# Costume Class Ideas



## wintec

Ok hey everyone I needsome help! My dressage stable is hosting a small fun show for the students and one of the events is a costume class. Any ideas? I don't know what horse I'll be using because i don't have my own so I'll be using a school horse. I did find one that I like online entitled "Worst Nightmare" and you dress up as the worst riding student with untidy saddle pads, dirty boots and bad posture =D Tell me what you think and please give suggestions, THANKS


----------



## RadHenry09

Hi , My daughters 4H club had a fun show today , she was in the costume class and she dressed her self and her horse as a hippy.
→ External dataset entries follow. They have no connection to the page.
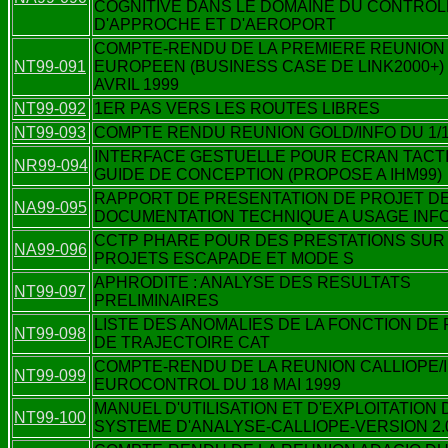
COGNITIVE DANS LE DOMAINE DU CONTROL
D'APPROCHE ET D'AEROPORT
COMPTE-RENDU DE LA PREMIERE REUNION 
NT99-091
EUROPEEN (BUSINESS CASE DE LINK2000+) 
AVRIL 1999
NT99-092
1ER PAS VERS LES ROUTES LIBRES
NT99-093
COMPTE RENDU REUNION GOLD/INFO DU 1/1
INTERFACE GESTUELLE POUR ECRAN TACTIL
NR99-094
GUIDE DE CONCEPTION (PROPOSE A IHM99)
RAPPORT DE PRESENTATION DE PROJET D
NA99-095
DOCUMENTATION TECHNIQUE A USAGE INFO
CCTP PHARE POUR DES PRESTATIONS SUR
NA99-096
PROJETS ESCAPADE ET MODE S
APHRODITE : ANALYSE DES RESULTATS
NT99-097
PRELIMINAIRES
LISTE DES ANOMALIES DE LA FONCTION DE 
NT99-098
DE TRAJECTOIRE CAT
COMPTE-RENDU DE LA REUNION CALLIOPE/I
NT99-099
EUROCONTROL DU 18 MAI 1999
MANUEL D'UTILISATION ET D'EXPLOITATION 
NT99-100
SYSTEME D'ANALYSE-CALLIOPE-VERSION 2.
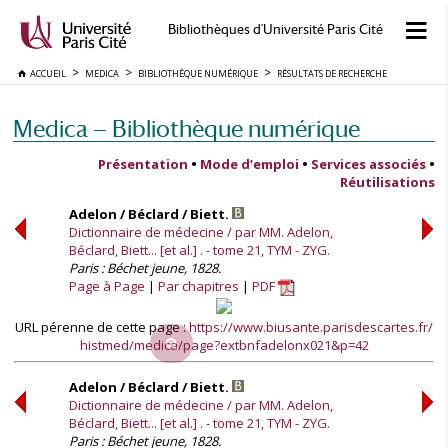
Bibliothèques d'Université Paris Cité
ACCUEIL
MEDICA
BIBLIOTHÈQUE NUMÉRIQUE
RÉSULTATS DE RECHERCHE
Medica — Bibliothèque numérique
Présentation
•
Mode d’emploi
•
Services associés
•
Réutilisations
Adelon / Béclard / Biett.
Dictionnaire de médecine / par MM. Adelon,
Béclard, Biett... [et al.] . - tome 21, TYM - ZYG.
Paris : Béchet jeune, 1828.
Page à Page
Par chapitres
PDF
URL pérenne de cette page :
https://www.biusante.parisdescartes.fr/
histmed/medica/page?extbnfadelonx021&p=42
Adelon / Béclard / Biett.
Dictionnaire de médecine / par MM. Adelon,
Béclard, Biett... [et al.] . - tome 21, TYM - ZYG.
Paris : Béchet jeune, 1828.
We tye dyed a sheet , put brightly colored neon bands in his mane , and used very bright halter and lead rope that I purchased at an tack auction some time ago .The other entries were Fred & Wilma , Rainbow Brite/Starlight, and a pair entry of Renaissance horses.
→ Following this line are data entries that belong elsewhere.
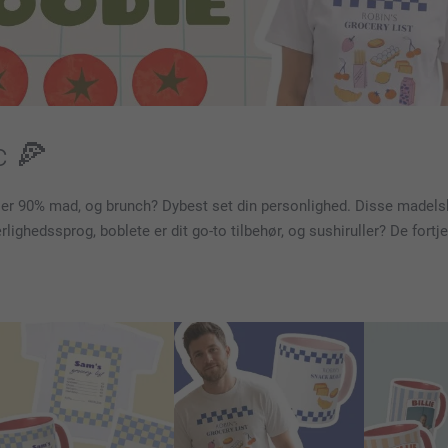
c 🍕
n er 90% mad, og brunch? Dybest set din personlighed. Disse madelsk
ærlighedssprog, boblete er dit go-to tilbehør, og sushiruller? De for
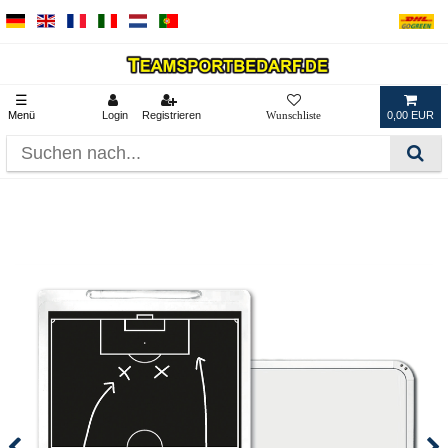
☰
Menü
Login
Registrieren
0,00 EUR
This was her first show ever and she had a lot of fun , we are thinking of ideas for next year too!
Hope this helps you get started with some ideas and have fun in your show!!!


----------



## 1dog3cats17rodents

I love costume classes! I've done batman and a hola dancer, and my mom has done a leperchaun and Fred Flinston. Some others at my barn I really like were a clown (silly tie, striped stockings, rainbow wig) Devil (red cape, red sparkle hooves, horns). One of my favorites ever, the rider dressed up as a witch, and used a brown grass skirt to make the horse a broom

Here are some pictures


----------



## RadHenry09

Oh those are great pics....I love the biker and the hula dancer too !!


----------



## SqueakersmyRomeo

A bumble bee! You can use a yellow saddle pad or blanket and paint or tie black stripes going vertically down the sides. Do the same with yellow polo wraps, and use a yellow halter or bridle. For our costume contest we used yellow and black paint and we wrote Bzz! on the pony's hindquarters. You can get yellow ribbon or yarn and braid it into your horse's main and tail.


----------



## upnover

FUN! We have costume contest every october at our barn! 
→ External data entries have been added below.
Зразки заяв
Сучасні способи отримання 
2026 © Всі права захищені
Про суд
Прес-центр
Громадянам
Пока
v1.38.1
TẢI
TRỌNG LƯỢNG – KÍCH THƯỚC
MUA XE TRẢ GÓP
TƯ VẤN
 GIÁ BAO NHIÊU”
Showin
We have a lot of witches, pirates, hula dancers, ballarinas, can can dancers, angels, hippies, bride/groom, etc. 

Lots of movie/book characters: Tinkerbelle/Peter Pan, Harry Potter/Hermione, Little Bo Peep and horse was the sheep, etc

Random and fun: (we had a bumblebee Squeakers! it was hysterical!) Pizza Delivery guy and the horse was a pizza, horse was a hot dog (big bun on both sides of the pony), farmer and the horse was a cow, rider was a knight and horse was a dragon, etc etc. 

Hope that gives you some ideas!


----------



## Royal Affair

At last years show there was a woman who dressed up as a Beverly hills woman complete with a poodle. She wore a black ans white stripped shirt with a large black hat. And her horse was a poodle. She had poofs of hair on her horse exactly like a poodle would have. I wish i had some pictures. 

But i googled some ideas and here are some interesting ones.









Thats pretty creative.









What a saintly horse! Most horses would flip with that much cotton on.


----------



## wintec

Thanks everyone! Those were all great ideas! I LOVE ALL OF THEM! I still don't know though.......


----------



## sophiaspur

*Halloween Costume for 2009*

Last year, I found a tablecloth that was black with a huge spiderweb on it. and I dressed up like a spider. It was easy, I dressed all in black with a black knit hat, I stuffed 6 tubes of black material and saftey pinned them on my shirt and then I took black yarn and kind of puppet stringed all the arms so they would move together. Put a three eyes under my eyes with black and white makeup...we won first place!!!


----------



## Aoi Miku

I chucked some old western tack on one of the horses and won best costume as a cowboy xD

I'm not sure though, what do people normally dress up as?
Here we get the average Native Indian, Unicorn etc;
All the shows want people to wear hats so that's a bit of a downer.

You could always find a famous duo and dress up as them =]


----------